● **Problem**
The expected response is a copy of every line in the entries below that includes the word "sociale".

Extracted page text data
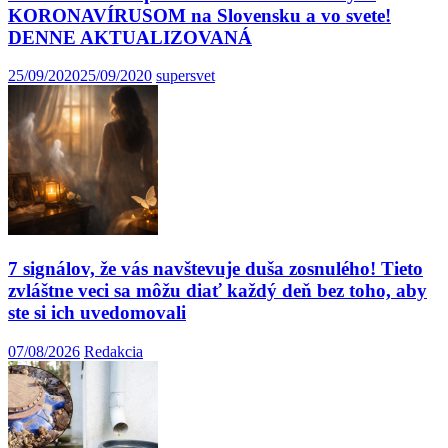
KORONAVÍRUSOM na Slovensku a vo svete!
DENNE AKTUALIZOVANÁ
25/09/2020
25/09/2020
supersvet
7 signálov, že vás navštevuje duša zosnulého! Tieto
zvláštne veci sa môžu diať každý deň bez toho, aby
ste si ich uvedomovali
07/08/2026
Redakcia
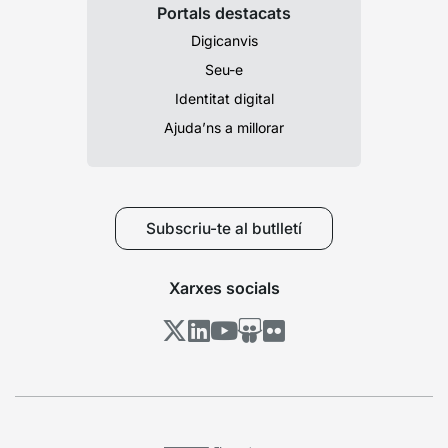
Portals destacats
Digicanvis
Seu-e
Identitat digital
Ajuda’ns a millorar
Subscriu-te al butlletí
Xarxes socials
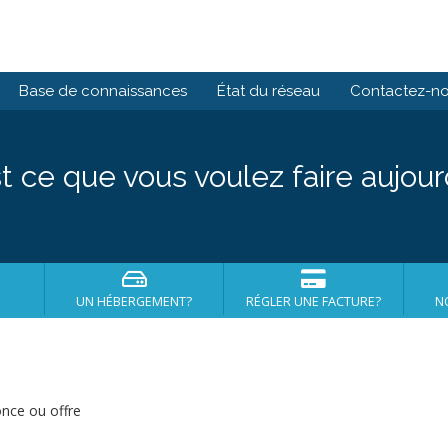
Base de connaissances
État du réseau
Contactez-n
t ce que vous voulez faire aujour
UN HÉBERGEMENT?
RÉGLER UNE FACTURE?
N
nce ou offre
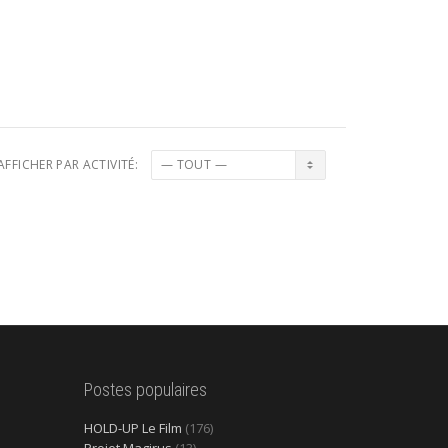
AFFICHER PAR ACTIVITÉ:
Postes populaires
HOLD-UP Le Film
(176)
Projet Magirus
(13)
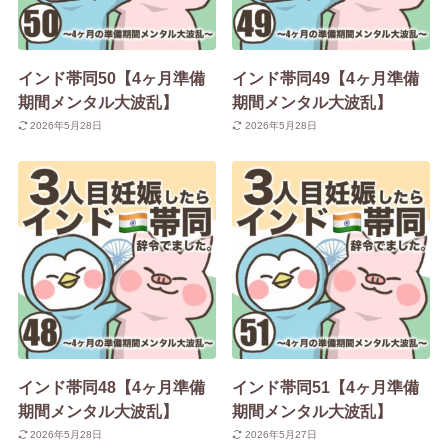
インド帯同50【4ヶ月準備
インド帯同49【4ヶ月準備
期間メンタル大波乱】
期間メンタル大波乱】
2026年5月28日
2026年5月28日
インド帯同48【4ヶ月準備
インド帯同51【4ヶ月準備
期間メンタル大波乱】
期間メンタル大波乱】
2026年5月28日
2026年5月27日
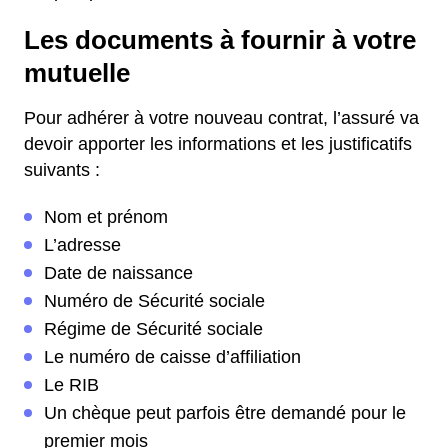
Les documents à fournir à votre
mutuelle
Pour adhérer à votre nouveau contrat, l’assuré va
devoir apporter les informations et les justificatifs
suivants :
Nom et prénom
L’adresse
Date de naissance
Numéro de Sécurité sociale
Régime de Sécurité sociale
Le numéro de caisse d’affiliation
Le RIB
Un chèque peut parfois être demandé pour le
premier mois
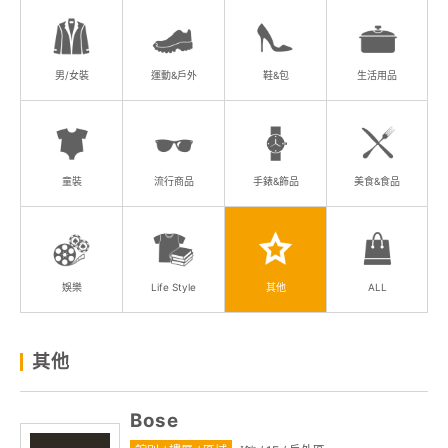
顧客服務
關於我們
男/女裝
運動&戶外
鞋&包
生活用品
APP會員專區
童裝
流行商品
手錶&飾品
美食&食品
娛樂
Life Style
其他
ALL
其他
Bose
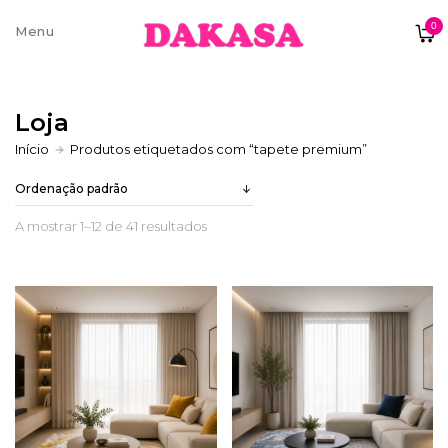
0
Sobre nós
Loja
Contatos e moradas
Início
Produtos etiquetados com “tapete premium”
A mostrar 1–12 de 41 resultados
Pagamentos e Envios
Trocas e Devoluções
Termos e condições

● **Reply**
Numéro de Sécurité sociale
Régime de Sécurité sociale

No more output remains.